Listen to the media and you would imagine such behaviour only arrived with football fans and stag parties; that the present time was one of moral degeneration unparalleled in previous ages. Extra-marital affairs, casual relationships, children not knowing who their father is, those stories at once condemned and embraced by the tabloids press and the chat shows, are presented as products of the so-called “permissive society” of the 1960s, yet deep within rural communities they were commonplace two centuries ago.
The Revd John Skinner of Camerton, Somerset. wrote in his journal in 1807,
I had had occasion to notice the behaviour of a woman of the name of Sarah Summers, who kept company with Coward, a servant of Burfitt’s.
In the beginning of November, 1806, she came to me saying she wished to have the Banns asked between Coward and herself. I told her that it had been mentioned to me that her husband was alive, and therefore it would be very wrong in her to think of being asked without she was certain he was dead. She said it was all false what folks said about his being alive; that he went to the East Indies as a soldier upwards of seven years ago, and had never been, heard of since.

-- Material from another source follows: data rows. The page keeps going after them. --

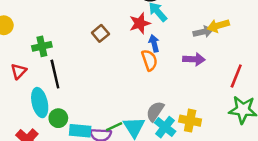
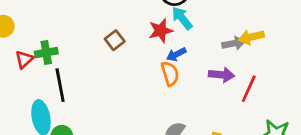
blue arrow: (154, 43) -> (176, 54), turned -105
red triangle: (19, 71) -> (24, 59), moved
red line: (236, 76) -> (249, 89), moved

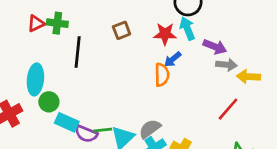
yellow arrow: (251, 37) -> (248, 77), moved
blue arrow: (176, 54) -> (173, 59), turned -30
purple arrow: (221, 75) -> (215, 47), moved
black line: (60, 85) -> (78, 52), moved

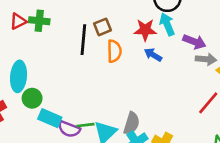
black line: (78, 52) -> (83, 40), moved
blue arrow: (173, 59) -> (153, 55), turned 72
orange semicircle: (162, 75) -> (114, 51), moved
gray semicircle: (150, 129) -> (132, 123), turned 145

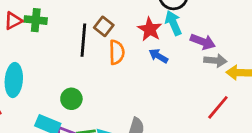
brown square: (102, 27) -> (104, 26), turned -30
red star: (145, 30) -> (150, 29), turned 30
green circle: (32, 98) -> (71, 99), moved

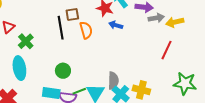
green cross: (36, 20) -> (26, 41), moved, turned -35
brown square: (104, 26) -> (72, 14), turned -32

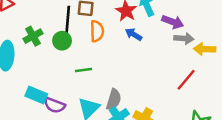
green cross: (26, 41) -> (33, 36), moved
green circle: (63, 71) -> (62, 41), moved
green line: (79, 91) -> (84, 70), moved

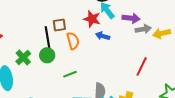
red line: (186, 80) -> (142, 66), moved

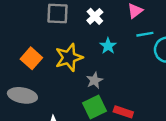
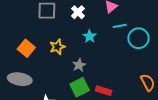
yellow star: (69, 57) -> (57, 47), size x0.7

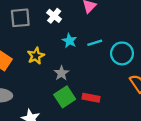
cyan line: (120, 26) -> (95, 43), moved
cyan circle: (138, 38) -> (122, 53), moved

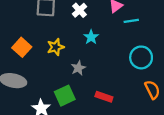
cyan line: (95, 43) -> (131, 21), moved
green square: (65, 97) -> (65, 96), moved

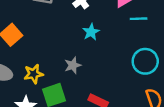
yellow star: (56, 47) -> (34, 74), moved

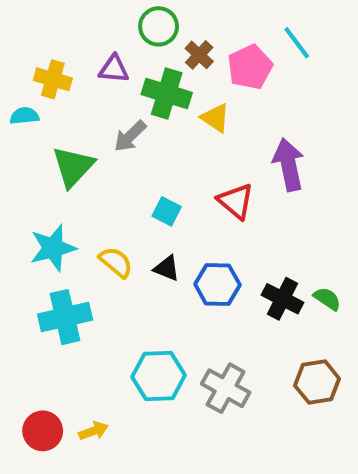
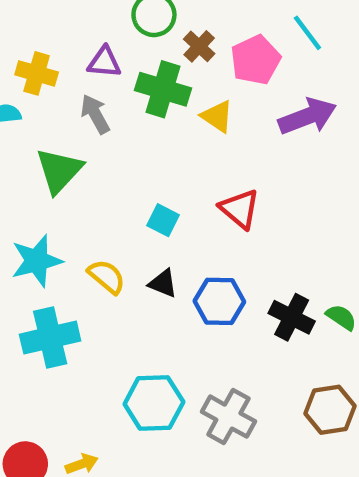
gray arrow: (130, 136) -> (95, 114), moved, turned 105
purple arrow: (289, 165) -> (307, 116), moved, turned 81

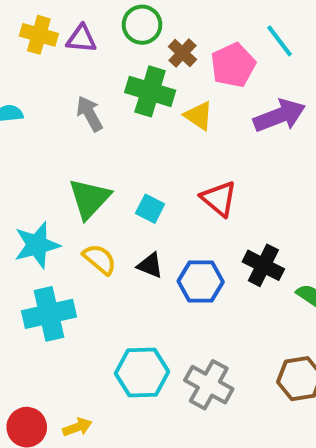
purple triangle: (104, 62) -> (81, 39), moved
yellow cross: (37, 73) -> (39, 35), moved
green triangle: (59, 171) -> (89, 199), moved
black cross: (292, 317) -> (263, 265), moved

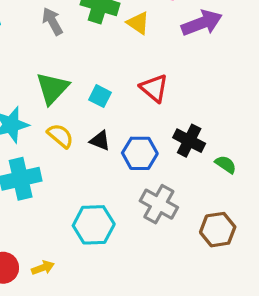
gray cross: (209, 385) -> (159, 204), moved

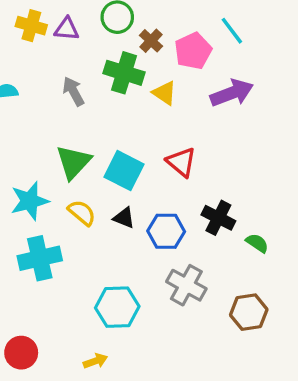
cyan square: (100, 96) -> (124, 171), size x1.6
yellow arrow: (43, 268) -> (95, 361), moved

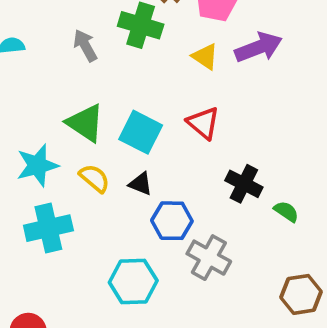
yellow triangle: (164, 93) -> (205, 57), moved
green triangle: (73, 162) -> (85, 123), turned -39
blue hexagon: (166, 231) -> (172, 221), moved
brown hexagon: (249, 312) -> (301, 294), moved

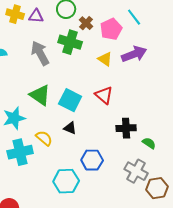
gray arrow: (85, 46) -> (40, 53), size x1.4
yellow semicircle: (95, 178) -> (44, 138), moved
black cross: (244, 184) -> (126, 128), turned -30
blue hexagon: (172, 221) -> (92, 160), moved
gray cross: (209, 258) -> (136, 171), moved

I accordingly asked the Banns in Church. Just as the parties were preparing to be married the husband made his appearance at Camerton, and on enquiring for his wife found out her residence and surprised her by his coming so unexpectedly upon her; whilst he on his part was no less astonished at finding four children, instead of the one he had left when he went abroad. However, as reproofs and complaints were useless, like a second Socrates he forgave the frail one and took her again to his bosom, and for near a month they lived together, I understand, in perfect conjugal felicity; but, unfortunately, the husband returning from his work in the coal pits sooner than was expected, found his rival with his wife. He beat her as long as he could without absolutely killing her, and immediately left the strumpet, going to take up his abode at Timsbury. The man afterwards married a Timsbury woman by licence.
Skinner tried to cope with a society not so different from our own. Notions of a bygone “golden age”, either at home or abroad, demand a very selective reading of history and turning a blind eye to all the inconvenient facts.